Every entry below should come back unchanged, except that the pictures are dropped.

Task inputs
- Opening Delimiter -
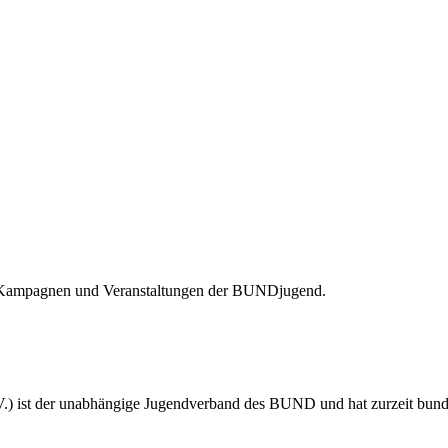
n Kampagnen und Veranstaltungen der BUNDjugend.
 ist der unabhängige Jugendverband des BUND und hat zurzeit bundes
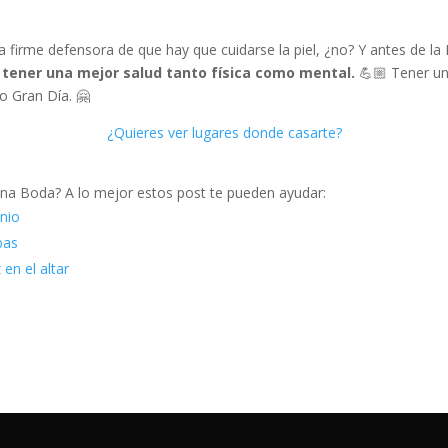
 firme defensora de que hay que cuidarse la piel, ¿no? Y antes de l
e tener una mejor salud tanto física como mental.
💪🏼 Tener un
o Gran Día. 🤗
¿Quieres ver lugares donde casarte?
una Boda? A lo mejor estos post te pueden ayudar:
nio
bas
 en el altar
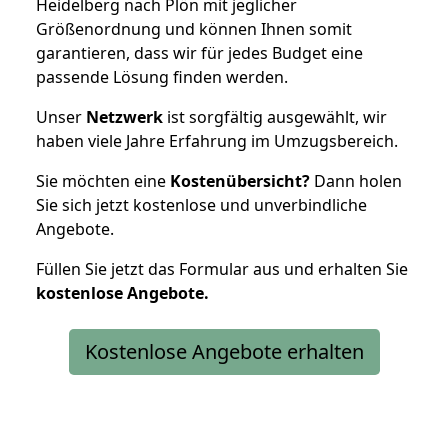
Heidelberg nach Plön mit jeglicher
Größenordnung und können Ihnen somit
garantieren, dass wir für jedes Budget eine
passende Lösung finden werden.
Unser
Netzwerk
ist sorgfältig ausgewählt, wir
haben viele Jahre Erfahrung im Umzugsbereich.
Sie möchten eine
Kostenübersicht?
Dann holen
Sie sich jetzt kostenlose und unverbindliche
Angebote.
Füllen Sie jetzt das Formular aus und erhalten Sie
kostenlose
Angebote.
Kostenlose Angebote erhalten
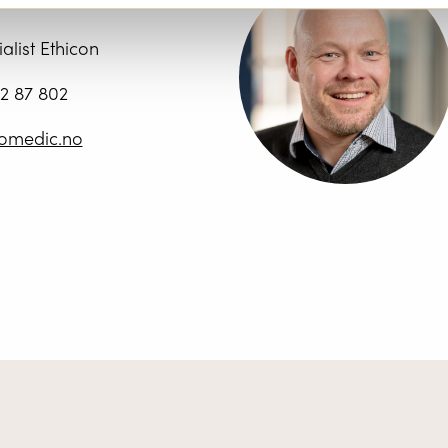
alist Ethicon
2 87 802
tomedic.no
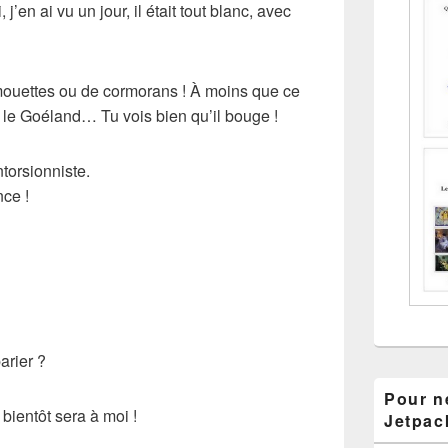
j’en ai vu un jour, il était tout blanc, avec
 mouettes ou de cormorans ! À moins que ce
 le Goéland… Tu vois bien qu’il bouge !
ntorsionniste.
nce !
arier ?
Pour ne
 bientôt sera à moi !
Jetpac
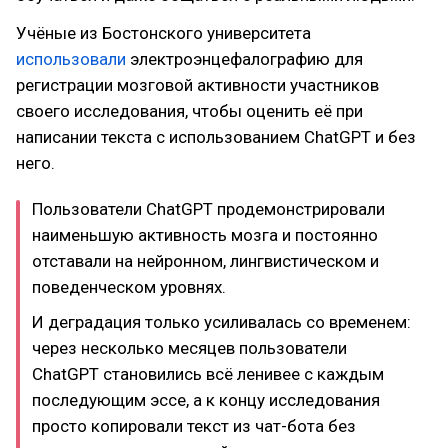
Учёные из Бостонского университета
использовали
электроэнцефалографию для
регистрации мозговой активности участников
своего исследования, чтобы оценить её при
написании текста с использованием ChatGPT и без
него.
Пользователи ChatGPT продемонстрировали
наименьшую активность мозга и постоянно
отставали на нейронном, лингвистическом и
поведенческом уровнях.
И деградация только усиливалась со временем:
через несколько месяцев пользователи
ChatGPT становились всё ленивее с каждым
последующим эссе, а к концу исследования
просто копировали текст из чат-бота без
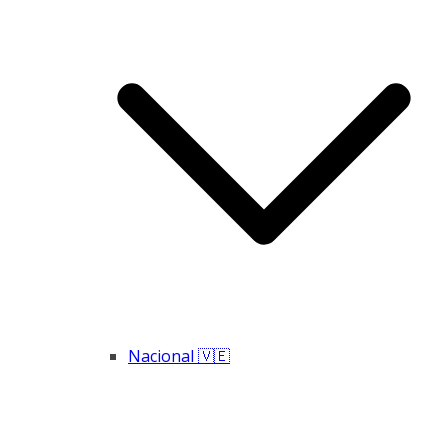
Nacional 🇻🇪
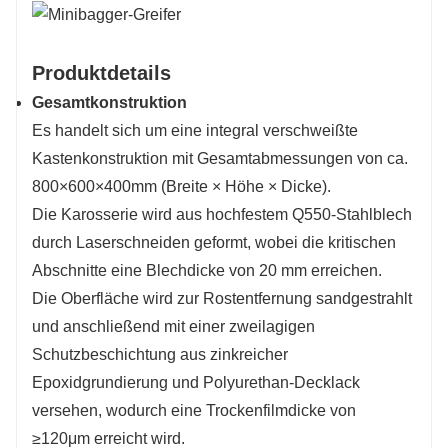
Produktdetails
Gesamtkonstruktion
Es handelt sich um eine integral verschweißte
Kastenkonstruktion mit Gesamtabmessungen von ca.
800×600×400mm (Breite × Höhe × Dicke).
Die Karosserie wird aus hochfestem Q550-Stahlblech
durch Laserschneiden geformt, wobei die kritischen
Abschnitte eine Blechdicke von 20 mm erreichen.
Die Oberfläche wird zur Rostentfernung sandgestrahlt
und anschließend mit einer zweilagigen
Schutzbeschichtung aus zinkreicher
Epoxidgrundierung und Polyurethan-Decklack
versehen, wodurch eine Trockenfilmdicke von
≥120μm erreicht wird.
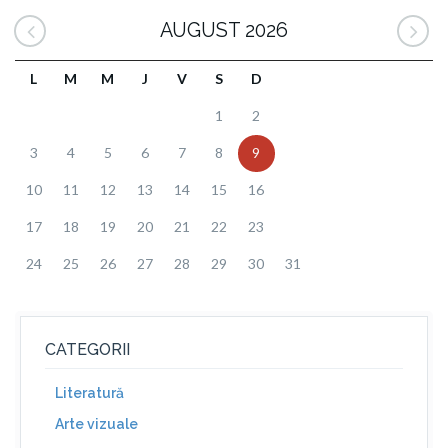
AUGUST 2026
L
M
M
J
V
S
D
1
2
3
4
5
6
7
8
9
10
11
12
13
14
15
16
17
18
19
20
21
22
23
24
25
26
27
28
29
30
31
CATEGORII
Literatură
Arte vizuale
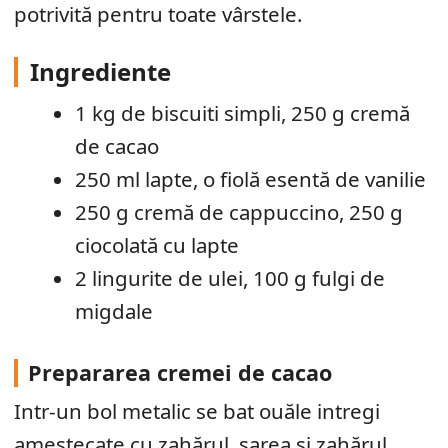
potrivită pentru toate vârstele.
Ingrediente
1 kg de biscuiti simpli, 250 g cremă
de cacao
250 ml lapte, o fiolă esentă de vanilie
250 g cremă de cappuccino, 250 g
ciocolată cu lapte
2 lingurite de ulei, 100 g fulgi de
migdale
Prepararea cremei de cacao
Intr-un bol metalic se bat ouăle intregi
amestecate cu zahărul, sarea si zahărul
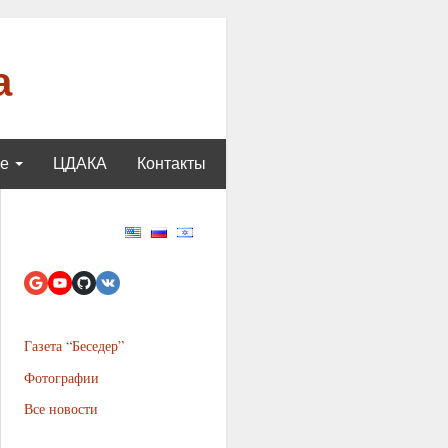
а
ще
ЦДАКА
Контакты
Газета “Беседер”
Фотографии
Все новости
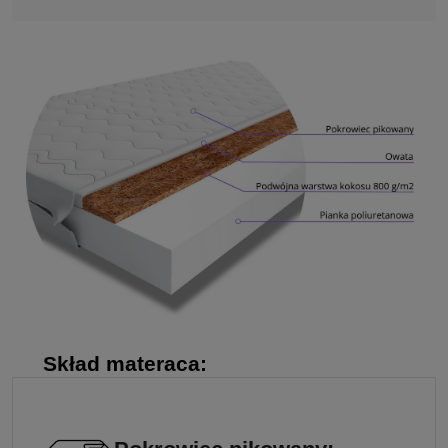
Skład materaca:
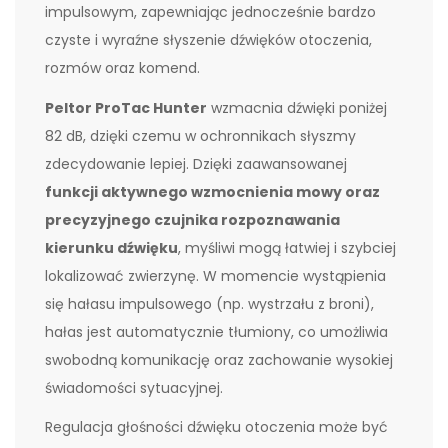
impulsowym, zapewniając jednocześnie bardzo
czyste i wyraźne słyszenie dźwięków otoczenia,
rozmów oraz komend.
Peltor ProTac Hunter
wzmacnia dźwięki poniżej
82 dB, dzięki czemu w ochronnikach słyszmy
zdecydowanie lepiej. Dzięki zaawansowanej
funkcji aktywnego wzmocnienia mowy oraz
precyzyjnego czujnika rozpoznawania
kierunku dźwięku
, myśliwi mogą łatwiej i szybciej
lokalizować zwierzynę. W momencie wystąpienia
się hałasu impulsowego (np. wystrzału z broni),
hałas jest automatycznie tłumiony, co umożliwia
swobodną komunikację oraz zachowanie wysokiej
świadomości sytuacyjnej.
Regulacja głośności dźwięku otoczenia może być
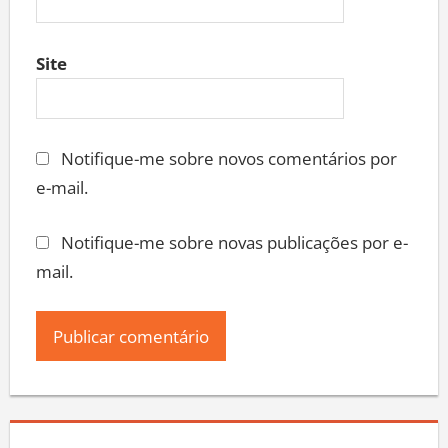
Site
Notifique-me sobre novos comentários por
e-mail.
Notifique-me sobre novas publicações por e-
mail.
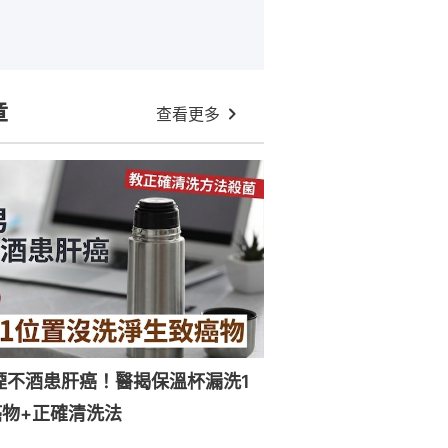
章
查看更多
煙不酒患肝癌！醫揭保溫杯漏洗1
物+正確清洗法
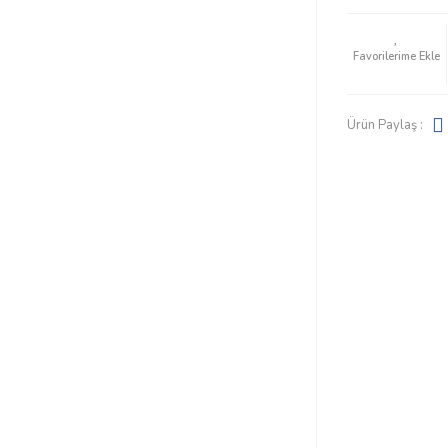
Ürün Paylaş :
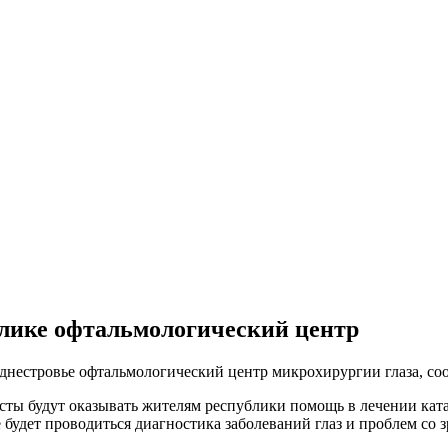
блике офтальмологический центр
днестровье офтальмологический центр микрохирургии глаза, со
сты будут оказывать жителям республики помощь в лечении кат
е будет проводиться диагностика заболеваний глаз и проблем со 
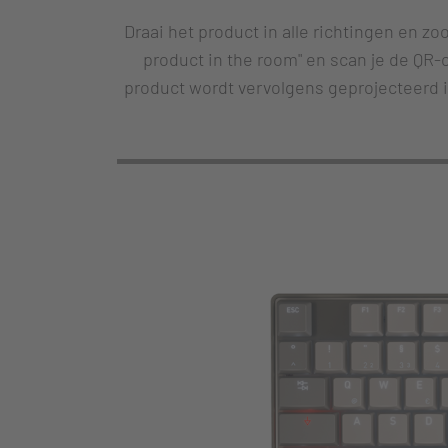
Draai het product in alle richtingen en zo
product in the room" en scan je de QR-
product wordt vervolgens geprojecteerd i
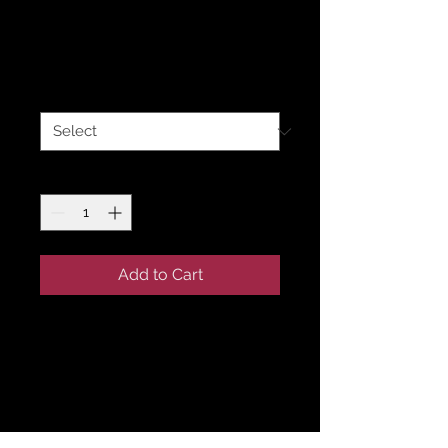
Bu bir ürün
Price
₺120,00
Beden
*
Quantity
*
Add to Cart
Bu bir ürün açıklaması. 
Burası ürününüzle ilgili 
boyut, malzeme, bakım 
ve temizlik talimatları gibi 
daha ayrıntılı bilgileri 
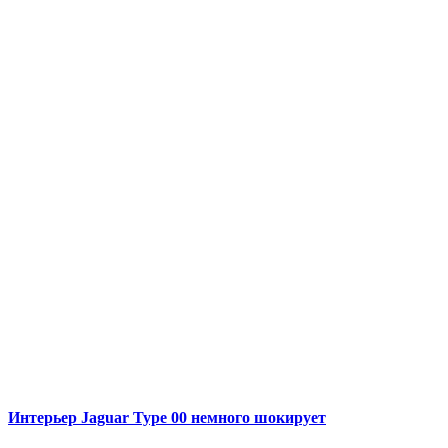
Интерьер Jaguar Type 00 немного шокирует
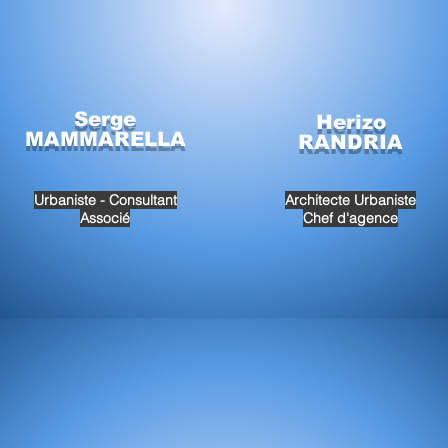
Serge
Herizo
MAMMARELLA
RANDRIA
Urbaniste - Consultant
Architecte Urbaniste
Associé
Chef d'agence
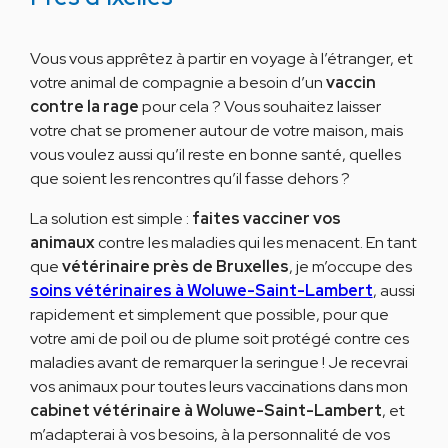
Vous vous apprêtez à partir en voyage à l’étranger, et
votre animal de compagnie a besoin d’un
vaccin
contre la rage
pour cela ? Vous souhaitez laisser
votre chat se promener autour de votre maison, mais
vous voulez aussi qu’il reste en bonne santé, quelles
que soient les rencontres qu’il fasse dehors ?
La solution est simple :
faites vacciner vos
animaux
contre les maladies qui les menacent. En tant
que
vétérinaire près de Bruxelles
, je m’occupe des
soins vétérinaires à Woluwe-Saint-Lambert
, aussi
rapidement et simplement que possible, pour que
votre ami de poil ou de plume soit protégé contre ces
maladies avant de remarquer la seringue ! Je recevrai
vos animaux pour toutes leurs vaccinations dans mon
cabinet vétérinaire à Woluwe-Saint-Lambert
, et
m’adapterai à vos besoins, à la personnalité de vos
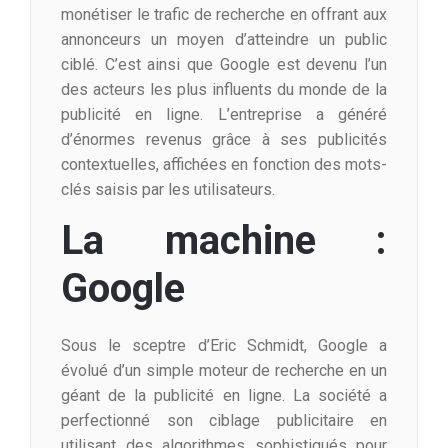
monétiser le trafic de recherche en offrant aux
annonceurs un moyen d’atteindre un public
ciblé. C’est ainsi que Google est devenu l’un
des acteurs les plus influents du monde de la
publicité en ligne. L’entreprise a généré
d’énormes revenus grâce à ses publicités
contextuelles, affichées en fonction des mots-
clés saisis par les utilisateurs.
La machine :
Google
Sous le sceptre d’Eric Schmidt, Google a
évolué d’un simple moteur de recherche en un
géant de la publicité en ligne. La société a
perfectionné son ciblage publicitaire en
utilisant des algorithmes sophistiqués pour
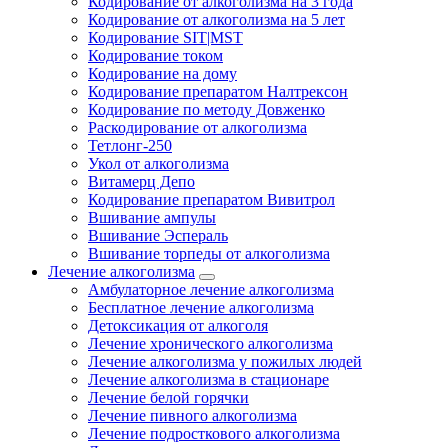
Кодирование от алкоголизма на 3 года
Кодирование от алкоголизма на 5 лет
Кодирование SIT|MST
Кодирование током
Кодирование на дому
Кодирование препаратом Налтрексон
Кодирование по методу Довженко
Раскодирование от алкоголизма
Тетлонг-250
Укол от алкоголизма
Витамерц Депо
Кодирование препаратом Вивитрол
Вшивание ампулы
Вшивание Эспераль
Вшивание торпеды от алкоголизма
Лечение алкоголизма
Амбулаторное лечение алкоголизма
Бесплатное лечение алкоголизма
Детоксикация от алкоголя
Лечение хронического алкоголизма
Лечение алкоголизма у пожилых людей
Лечение алкоголизма в стационаре
Лечение белой горячки
Лечение пивного алкоголизма
Лечение подросткового алкоголизма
- Closing Delimiter -
Output of the exercise
n Kampagnen und Veranstaltungen der BUNDjugend.
 ist der unabhängige Jugendverband des BUND und hat zurzeit bundes
 firme defensora de que hay que cuidarse la piel, ¿no? Y antes de l
e tener una mejor salud tanto física como mental.
💪🏼 Tener un
o Gran Día. 🤗
¿Quieres ver lugares donde casarte?
una Boda? A lo mejor estos post te pueden ayudar:
nio
bas
 en el altar
Heidelberg nach Plön mit jeglicher
Größenordnung und können Ihnen somit
garantieren, dass wir für jedes Budget eine
passende Lösung finden werden.
Unser
Netzwerk
ist sorgfältig ausgewählt, wir
haben viele Jahre Erfahrung im Umzugsbereich.
Sie möchten eine
Kostenübersicht?
Dann holen
Sie sich jetzt kostenlose und unverbindliche
Angebote.
Füllen Sie jetzt das Formular aus und erhalten Sie
kostenlose
Angebote.
Kostenlose Angebote erhalten
alist Ethicon
2 87 802
tomedic.no
j’en ai vu un jour, il était tout blanc, avec
 mouettes ou de cormorans ! À moins que ce
 le Goéland… Tu vois bien qu’il bouge !
ntorsionniste.
nce !
arier ?
Pour ne
 bientôt sera à moi !
Jetpac
Учёные из Бостонского университета
использовали
электроэнцефалографию для
регистрации мозговой активности участников
своего исследования, чтобы оценить её при
написании текста с использованием ChatGPT и без
него.
Пользователи ChatGPT продемонстрировали
наименьшую активность мозга и постоянно
отставали на нейронном, лингвистическом и
поведенческом уровнях.
И деградация только усиливалась со временем:
через несколько месяцев пользователи
ChatGPT становились всё ленивее с каждым
последующим эссе, а к концу исследования
просто копировали текст из чат-бота без
Nacional 🇻🇪
Produktdetails
Gesamtkonstruktion
Es handelt sich um eine integral verschweißte
Kastenkonstruktion mit Gesamtabmessungen von ca.
800×600×400mm (Breite × Höhe × Dicke).
Die Karosserie wird aus hochfestem Q550-Stahlblech
durch Laserschneiden geformt, wobei die kritischen
Abschnitte eine Blechdicke von 20 mm erreichen.
Die Oberfläche wird zur Rostentfernung sandgestrahlt
und anschließend mit einer zweilagigen
Schutzbeschichtung aus zinkreicher
Epoxidgrundierung und Polyurethan-Decklack
versehen, wodurch eine Trockenfilmdicke von
≥120μm erreicht wird.
AUGUST 2026
L
M
M
J
V
S
D
1
2
3
4
5
6
7
8
9
10
11
12
13
14
15
16
17
18
19
20
21
22
23
24
25
26
27
28
29
30
31
CATEGORII
Literatură
Arte vizuale
potrivită pentru toate vârstele.
Ingrediente
1 kg de biscuiti simpli, 250 g cremă
de cacao
250 ml lapte, o fiolă esentă de vanilie
250 g cremă de cappuccino, 250 g
ciocolată cu lapte
2 lingurite de ulei, 100 g fulgi de
migdale
Prepararea cremei de cacao
Intr-un bol metalic se bat ouăle intregi
amestecate cu zahărul, sarea si zahărul
а
ще
ЦДАКА
Контакты
Газета “Беседер”
Фотографии
Все новости
Skład materaca:
impulsowym, zapewniając jednocześnie bardzo
czyste i wyraźne słyszenie dźwięków otoczenia,
rozmów oraz komend.
Peltor ProTac Hunter
wzmacnia dźwięki poniżej
82 dB, dzięki czemu w ochronnikach słyszmy
zdecydowanie lepiej. Dzięki zaawansowanej
funkcji aktywnego wzmocnienia mowy oraz
precyzyjnego czujnika rozpoznawania
kierunku dźwięku
, myśliwi mogą łatwiej i szybciej
lokalizować zwierzynę. W momencie wystąpienia
się hałasu impulsowego (np. wystrzału z broni),
hałas jest automatycznie tłumiony, co umożliwia
swobodną komunikację oraz zachowanie wysokiej
świadomości sytuacyjnej.
Regulacja głośności dźwięku otoczenia może być
Site
Notifique-me sobre novos comentários por
e-mail.
Notifique-me sobre novas publicações por e-
mail.
章
查看更多
煙不酒患肝癌！醫揭保溫杯漏洗1
物+正確清洗法
Ürün Paylaş :
блике офтальмологический центр
днестровье офтальмологический центр микрохирургии глаза, со
сты будут оказывать жителям республики помощь в лечении кат
е будет проводиться диагностика заболеваний глаз и проблем со 
Draai het product in alle richtingen en zo
product in the room" en scan je de QR-
product wordt vervolgens geprojecteerd i
Bu bir ürün
Price
₺120,00
Beden
*
Quantity
*
Add to Cart
Bu bir ürün açıklaması. 
Burası ürününüzle ilgili 
boyut, malzeme, bakım 
ve temizlik talimatları gibi 
daha ayrıntılı bilgileri 
Интерьер Jaguar Type 00 немного шокирует
Serge
Herizo
MAMMARELLA
RANDRIA
Urbaniste - Consultant
Architecte Urbaniste
Associé
Chef d'agence
Vous vous apprêtez à partir en voyage à l’étranger, et
votre animal de compagnie a besoin d’un
vaccin
contre la rage
pour cela ? Vous souhaitez laisser
votre chat se promener autour de votre maison, mais
vous voulez aussi qu’il reste en bonne santé, quelles
que soient les rencontres qu’il fasse dehors ?
La solution est simple :
faites vacciner vos
animaux
contre les maladies qui les menacent. En tant
que
vétérinaire près de Bruxelles
, je m’occupe des
soins vétérinaires à Woluwe-Saint-Lambert
, aussi
rapidement et simplement que possible, pour que
votre ami de poil ou de plume soit protégé contre ces
maladies avant de remarquer la seringue ! Je recevrai
vos animaux pour toutes leurs vaccinations dans mon
cabinet vétérinaire à Woluwe-Saint-Lambert
, et
m’adapterai à vos besoins, à la personnalité de vos
monétiser le trafic de recherche en offrant aux
annonceurs un moyen d’atteindre un public
ciblé. C’est ainsi que Google est devenu l’un
des acteurs les plus influents du monde de la
publicité en ligne. L’entreprise a généré
d’énormes revenus grâce à ses publicités
contextuelles, affichées en fonction des mots-
clés saisis par les utilisateurs.
La machine :
Google
Sous le sceptre d’Eric Schmidt, Google a
évolué d’un simple moteur de recherche en un
géant de la publicité en ligne. La société a
perfectionné son ciblage publicitaire en
utilisant des algorithmes sophistiqués pour
Кодирование от алкоголизма на 3 года
Кодирование от алкоголизма на 5 лет
Кодирование SIT|MST
Кодирование током
Кодирование на дому
Кодирование препаратом Налтрексон
Кодирование по методу Довженко
Раскодирование от алкоголизма
Тетлонг-250
Укол от алкоголизма
Витамерц Депо
Кодирование препаратом Вивитрол
Вшивание ампулы
Вшивание Эспераль
Вшивание торпеды от алкоголизма
Лечение алкоголизма
Амбулаторное лечение алкоголизма
Бесплатное лечение алкоголизма
Детоксикация от алкоголя
Лечение хронического алкоголизма
Лечение алкоголизма у пожилых людей
Лечение алкоголизма в стационаре
Лечение белой горячки
Лечение пивного алкоголизма
Лечение подросткового алкоголизма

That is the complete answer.